Write out all of the entries that follow, word for word, but skip the pictures.

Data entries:
• • • •
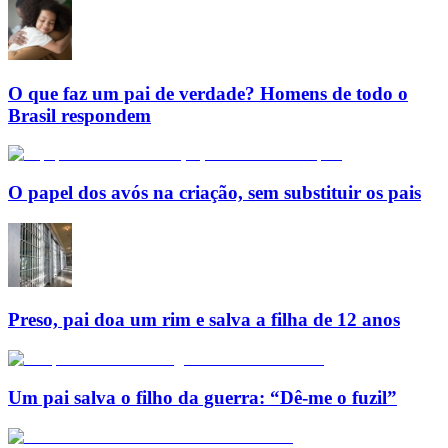
O que faz um pai de verdade? Homens de todo o
Brasil respondem
O papel dos avós na criação, sem substituir os pais
Preso, pai doa um rim e salva a filha de 12 anos
Um pai salva o filho da guerra: “Dê-me o fuzil”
• • • •
Solution to this problem:
O que faz um pai de verdade? Homens de todo o
Brasil respondem
O papel dos avós na criação, sem substituir os pais
Preso, pai doa um rim e salva a filha de 12 anos
Um pai salva o filho da guerra: “Dê-me o fuzil”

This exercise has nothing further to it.